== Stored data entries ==
┌──

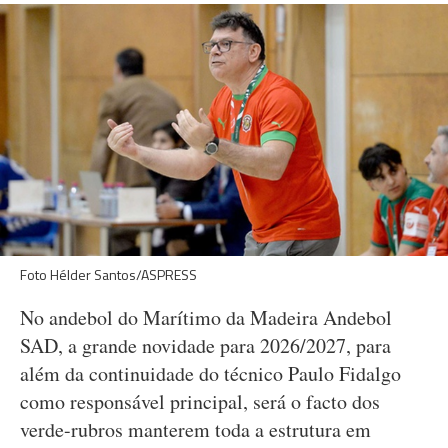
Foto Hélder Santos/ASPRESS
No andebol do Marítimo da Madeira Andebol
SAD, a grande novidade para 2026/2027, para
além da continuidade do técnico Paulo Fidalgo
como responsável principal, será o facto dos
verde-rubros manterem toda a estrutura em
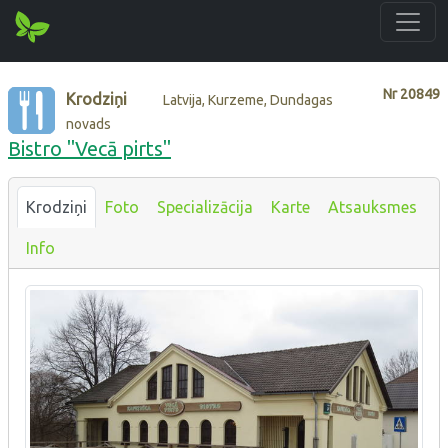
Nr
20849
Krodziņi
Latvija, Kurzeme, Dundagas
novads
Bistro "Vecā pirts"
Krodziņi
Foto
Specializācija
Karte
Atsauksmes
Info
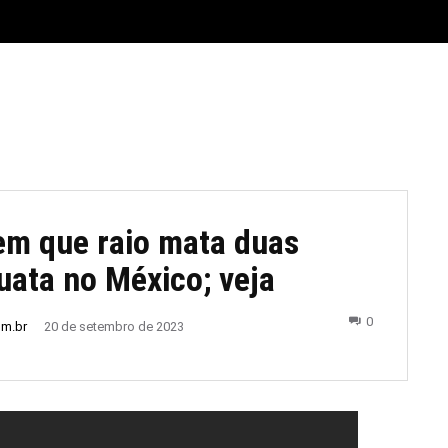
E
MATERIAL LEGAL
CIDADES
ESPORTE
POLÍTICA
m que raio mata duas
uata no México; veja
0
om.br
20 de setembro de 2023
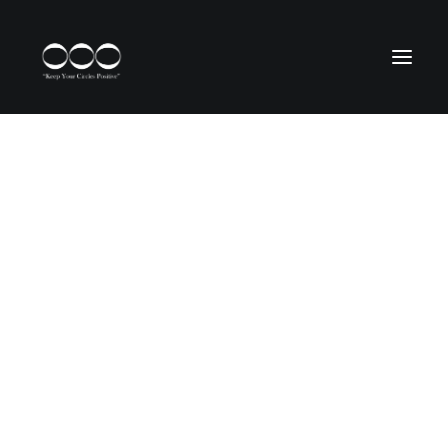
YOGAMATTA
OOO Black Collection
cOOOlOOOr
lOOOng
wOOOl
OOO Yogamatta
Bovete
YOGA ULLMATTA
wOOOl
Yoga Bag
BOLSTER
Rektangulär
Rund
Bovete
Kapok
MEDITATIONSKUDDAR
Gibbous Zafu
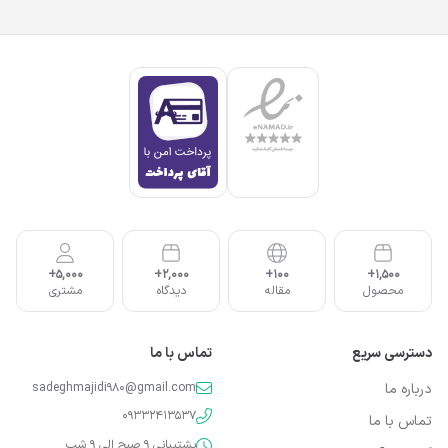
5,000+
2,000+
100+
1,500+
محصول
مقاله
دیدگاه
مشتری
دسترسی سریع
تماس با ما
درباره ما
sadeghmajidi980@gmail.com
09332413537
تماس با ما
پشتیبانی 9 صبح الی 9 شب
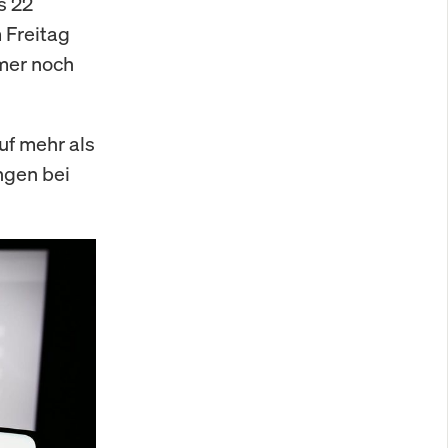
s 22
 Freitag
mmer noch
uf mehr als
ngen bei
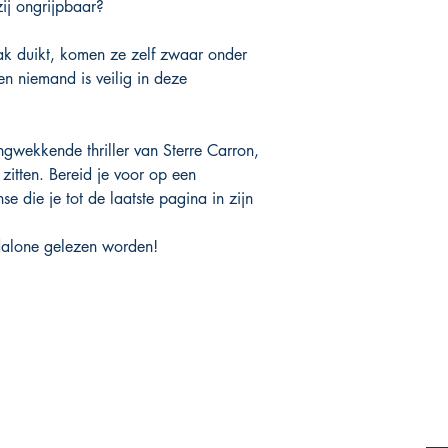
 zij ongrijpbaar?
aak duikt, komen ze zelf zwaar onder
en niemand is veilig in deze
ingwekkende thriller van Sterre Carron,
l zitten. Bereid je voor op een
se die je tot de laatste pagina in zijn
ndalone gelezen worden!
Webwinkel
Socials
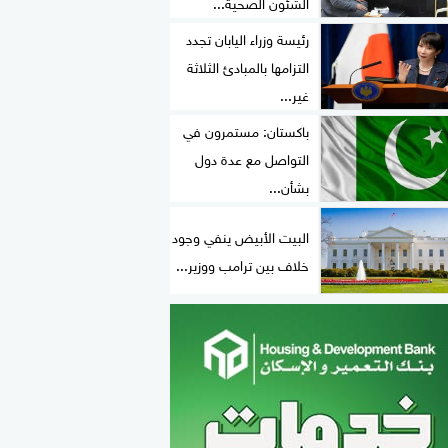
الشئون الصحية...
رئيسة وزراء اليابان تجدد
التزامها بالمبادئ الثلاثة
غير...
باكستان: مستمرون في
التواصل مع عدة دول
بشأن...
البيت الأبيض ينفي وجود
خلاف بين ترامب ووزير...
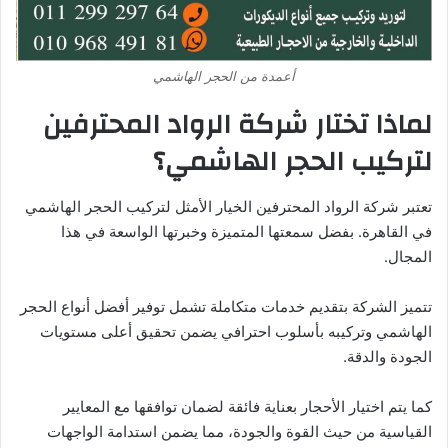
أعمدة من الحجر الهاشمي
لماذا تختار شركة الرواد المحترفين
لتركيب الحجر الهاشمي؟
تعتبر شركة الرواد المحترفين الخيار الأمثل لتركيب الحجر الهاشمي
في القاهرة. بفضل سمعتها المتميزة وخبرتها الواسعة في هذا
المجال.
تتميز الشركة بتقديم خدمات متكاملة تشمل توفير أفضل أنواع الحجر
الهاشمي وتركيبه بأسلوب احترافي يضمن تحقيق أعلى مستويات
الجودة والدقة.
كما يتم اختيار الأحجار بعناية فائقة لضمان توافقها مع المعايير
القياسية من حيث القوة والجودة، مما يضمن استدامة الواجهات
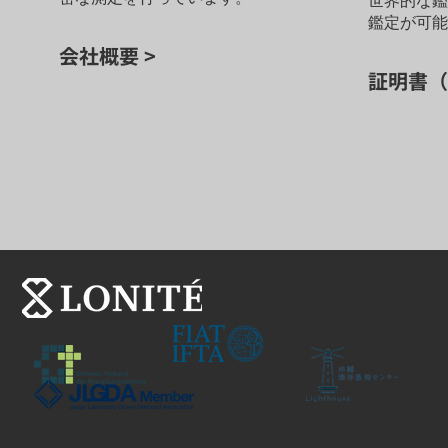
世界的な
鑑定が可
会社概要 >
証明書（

└──

== WHAT THE EXERCISE ASKS ==
Although the records contain pictures, your copy should hold only the text, reproduced exactly.

== WRITTEN REPLY ==
Foto Hélder Santos/ASPRESS
No andebol do Marítimo da Madeira Andebol
SAD, a grande novidade para 2026/2027, para
além da continuidade do técnico Paulo Fidalgo
como responsável principal, será o facto dos
verde-rubros manterem toda a estrutura em
Nr
20849
Krodziņi
Latvija, Kurzeme, Dundagas
novads
Bistro "Vecā pirts"
Krodziņi
Foto
Specializācija
Karte
Atsauksmes
Info
E
MATERIAL LEGAL
CIDADES
ESPORTE
POLÍTICA
m que raio mata duas
uata no México; veja
0
om.br
20 de setembro de 2023
YOGAMATTA
OOO Black Collection
cOOOlOOOr
lOOOng
wOOOl
OOO Yogamatta
Bovete
YOGA ULLMATTA
wOOOl
Yoga Bag
BOLSTER
Rektangulär
Rund
Bovete
Kapok
MEDITATIONSKUDDAR
Gibbous Zafu
5,000+
2,000+
100+
1,500+
محصول
مقاله
دیدگاه
مشتری
دسترسی سریع
تماس با ما
درباره ما
sadeghmajidi980@gmail.com
09332413537
تماس با ما
پشتیبانی 9 صبح الی 9 شب
s 22
 Freitag
mmer noch
uf mehr als
ngen bei
 zij ongrijpbaar?
aak duikt, komen ze zelf zwaar onder
en niemand is veilig in deze
ingwekkende thriller van Sterre Carron,
l zitten. Bereid je voor op een
se die je tot de laatste pagina in zijn
ndalone gelezen worden!
Webwinkel
Socials
الشئون الصحية...
رئيسة وزراء اليابان تجدد
التزامها بالمبادئ الثلاثة
غير...
باكستان: مستمرون في
التواصل مع عدة دول
بشأن...
البيت الأبيض ينفي وجود
خلاف بين ترامب ووزير...
أعمدة من الحجر الهاشمي
لماذا تختار شركة الرواد المحترفين
لتركيب الحجر الهاشمي؟
تعتبر شركة الرواد المحترفين الخيار الأمثل لتركيب الحجر الهاشمي
في القاهرة. بفضل سمعتها المتميزة وخبرتها الواسعة في هذا
المجال.
تتميز الشركة بتقديم خدمات متكاملة تشمل توفير أفضل أنواع الحجر
الهاشمي وتركيبه بأسلوب احترافي يضمن تحقيق أعلى مستويات
الجودة والدقة.
كما يتم اختيار الأحجار بعناية فائقة لضمان توافقها مع المعايير
القياسية من حيث القوة والجودة، مما يضمن استدامة الواجهات
世界的な
鑑定が可
会社概要 >
証明書（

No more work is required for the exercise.